Segment Start: SOURCE MATERIAL

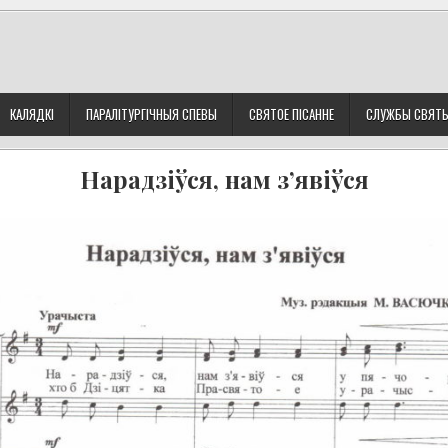
КАЛЯДКІ
ПАРАЛІТУРГІЧНЫЯ СПЕВЫ
СВЯТОЕ ПІСАННЕ
СЛУЖБЫ СВЯТ
Нарадзіўся, нам з’явіўся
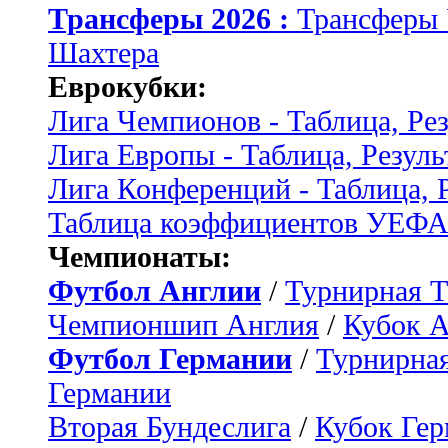
Трансферы 2026 :
Трансферы
Шахтера
Еврокубки:
Лига Чемпионов - Таблица, Ре
Лига Европы - Таблица, Резуль
Лига Конференций - Таблица, 
Таблица коэффициентов УЕФ
Чемпионаты:
Футбол Англии
/
Турнирная Т
Чемпионшип Англия
/
Кубок 
Футбол Германии
/
Турнирная
Германии
Вторая Бундеслига
/
Кубок Ге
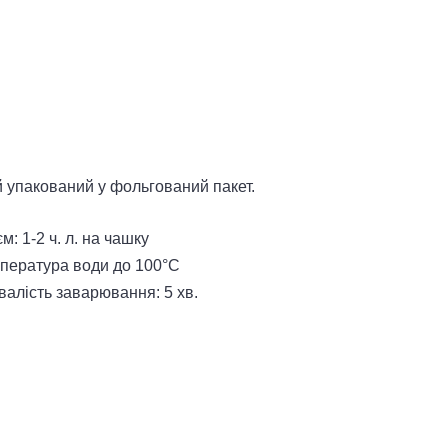
 упакований у фольгований пакет.
м: 1-2 ч. л. на чашку
пература води до 100°С
валість заварювання: 5 хв.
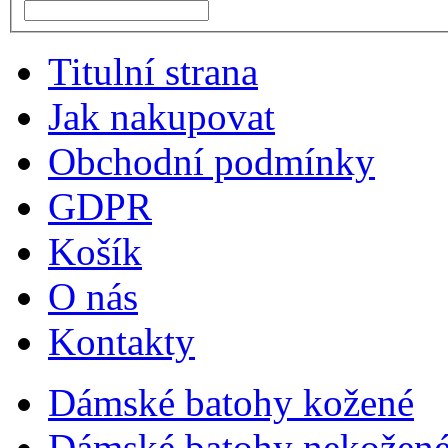
Titulní strana
Jak nakupovat
Obchodní podmínky
GDPR
Košík
O nás
Kontakty
Dámské batohy kožené
Dámské batohy nekožené 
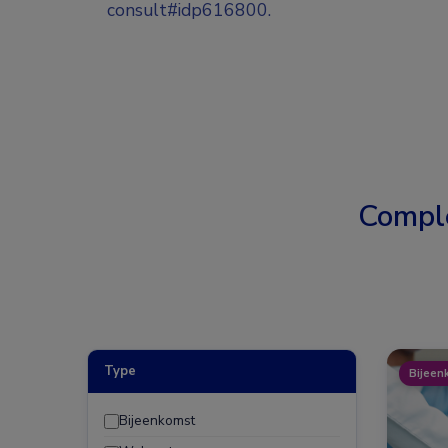
consult#idp616800.
Compl
Type
Bijeen
Bijeenkomst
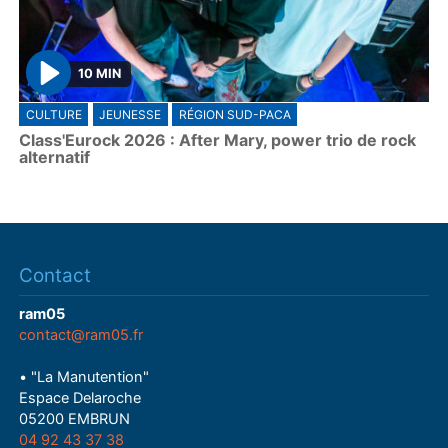
10 MIN
P
CULTURE
JEUNESSE
RÉGION SUD-PACA
l
Class'Eurock 2026 : After Mary, power trio de rock
a
alternatif
y
Contact
ram05
contact@ram05.fr
• "La Manutention"
Espace Delaroche
05200 EMBRUN
04 92 43 37 38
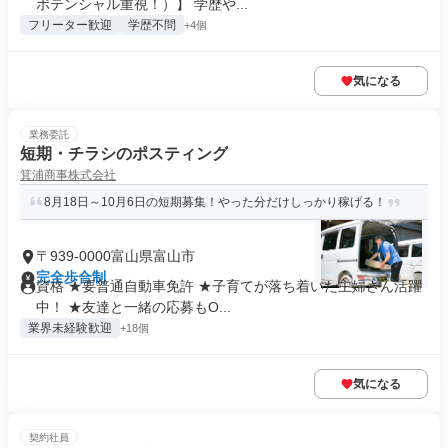
ポテンシャル重視！）】 学歴や...
フリーター歓迎
学歴不問
+4個
気になる
業務委託
短期・チラシのポスティング
箕浦商事株式会社
8月18日～10月6日の短期募集！やった分だけしっかり稼げる！
〒939-0000富山県富山市
完全歩合制
資格 ★要普通自動車免許 ★子育てが落ち着いた主婦さん活躍
中！ ★友達と一緒の応募もO...
業界未経験歓迎
+18個
気になる
契約社員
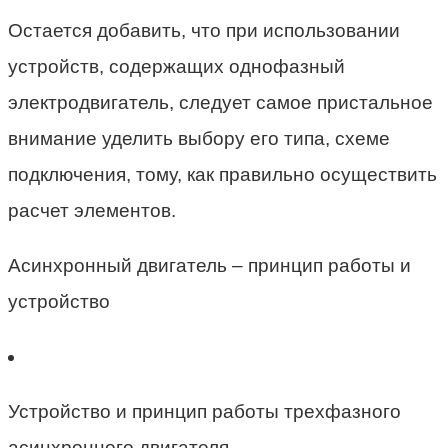
Остается добавить, что при использовании
устройств, содержащих однофазный
электродвигатель, следует самое пристальное
внимание уделить выбору его типа, схеме
подключения, тому, как правильно осуществить
расчет элементов.
Асинхронный двигатель – принцип работы и
устройство
Устройство и принцип работы трехфазного
асинхронного двигателя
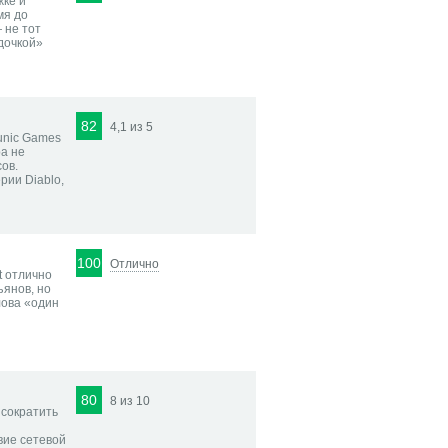
жке и
мя до
 не тот
удочкой»
82
4,1 из 5
unic Games
а не
ов.
рии Diablo,
100
Отлично
t отлично
ъянов, но
лова «один
80
8 из 10
 сократить
вие сетевой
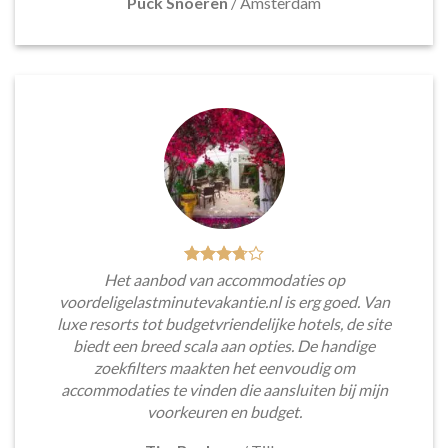
Puck Snoeren
/
Amsterdam
Het aanbod van accommodaties op
voordeligelastminutevakantie.nl is erg goed. Van
luxe resorts tot budgetvriendelijke hotels, de site
biedt een breed scala aan opties. De handige
zoekfilters maakten het eenvoudig om
accommodaties te vinden die aansluiten bij mijn
voorkeuren en budget.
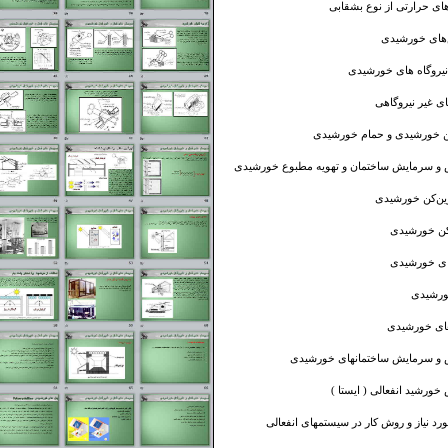
‌های حرارتی از نوع بشقابی
های خورشیدی
نیروگاه های خورشیدی
ای غیر نیروگاهی
‌ خورشیدی و حمام خورشیدی
و سرمایش ساختمان و تهویه مطبوع خورشیدی
ین‌کن خورشیدی
 خورشیدی
ای خورشیدی
ورشیدی
های خورشیدی
 و سرمایش ساختمانهای خورشیدی
خورشید انفعالی ( ایستا )
ورد نیاز و روش کار در سیستمهای انفعالی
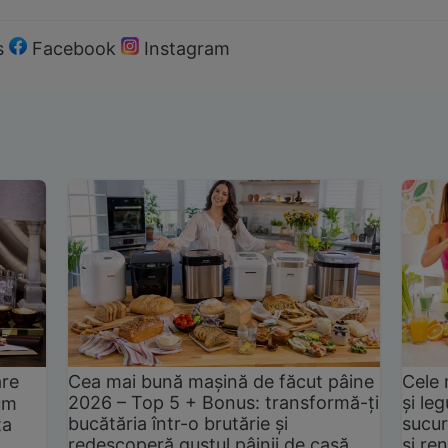
s
Facebook
Instagram
are
Cea mai bună mașină de făcut pâine
Cele 
2026 – Top 5 + Bonus: transformă-ți
și le
um
bucătăria într-o brutărie și
sucur
ta
redescoperă gustul pâinii de casă
și ren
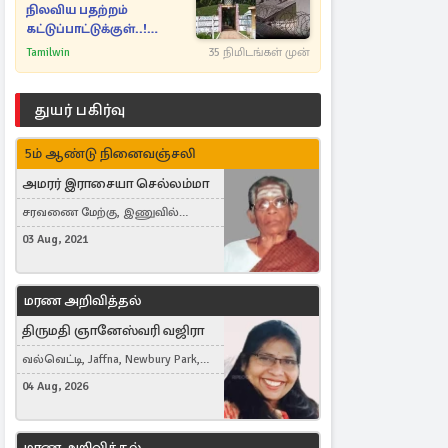
நிலவிய பதற்றம்
கட்டுப்பாட்டுக்குள்..!
அதிரடியாக களமிறங்கிய
Tamilwin
35 நிமிடங்கள் முன்
அதிகாரிகள்
துயர் பகிர்வு
5ம் ஆண்டு நினைவஞ்சலி
அமரர் இராசையா செல்லம்மா
சரவணை மேற்கு, இணுவில்
கிழக்கு
03 Aug, 2021
மரண அறிவித்தல்
திருமதி ஞானேஸ்வரி வஜிரா
வல்வெட்டி, Jaffna, Newbury Park,
United Kingdom
04 Aug, 2026
மரண அறிவித்தல்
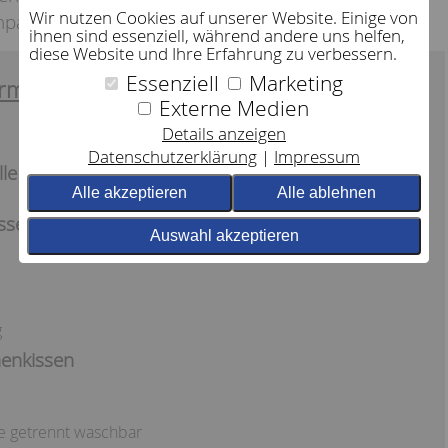
Wir nutzen Cookies auf unserer Website. Einige von
anpassen.
ihnen sind essenziell, während andere uns helfen,
diese Website und Ihre Erfahrung zu verbessern.
Essenziell
Marketing
rmation:
Externe Medien
Details anzeigen
Datenschutzerklärung
Impressum
le
Alle akzeptieren
Alle ablehnen
issen
Auswahl akzeptieren
g
nenkissen
le getrennt waschbar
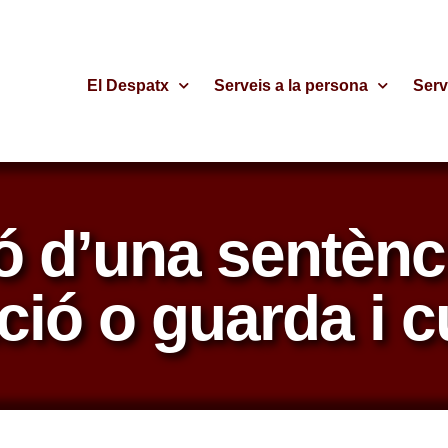
El Despatx
Serveis a la persona
Serv
ó d’una sentènci
ció o guarda i c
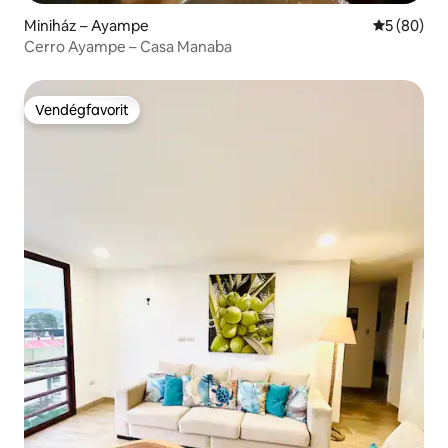
Miniház – Ayampe
Átlagos ér
5 (80)
Cerro Ayampe – Casa Manaba
Vendégfavorit
Vendégfavorit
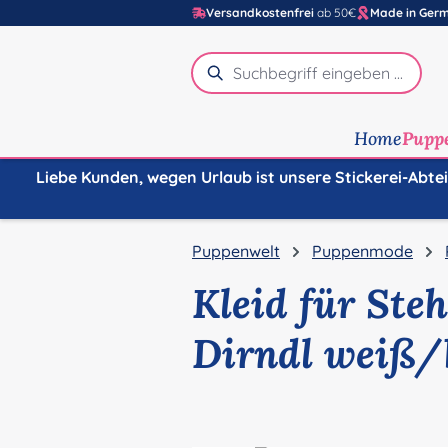
Versandkostenfrei
ab 50€
Made in Ger
m Hauptinhalt springen
Zur Suche springen
Zur Hauptnavigation springen
Home
Pupp
Liebe Kunden, wegen Urlaub ist unsere Stickerei-Abte
Puppenwelt
Puppenmode
Kleid für Ste
Dirndl weiß/
Bildergalerie überspringen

Segment End: SOURCE MATERIAL

- DIRECTIONS FOR THIS TASK -
Copy every line of the records above that holds the word "انفعالی".

- WRITTEN ANSWER -
خورشید انفعالی ( ایستا )
ورد نیاز و روش کار در سیستمهای انفعالی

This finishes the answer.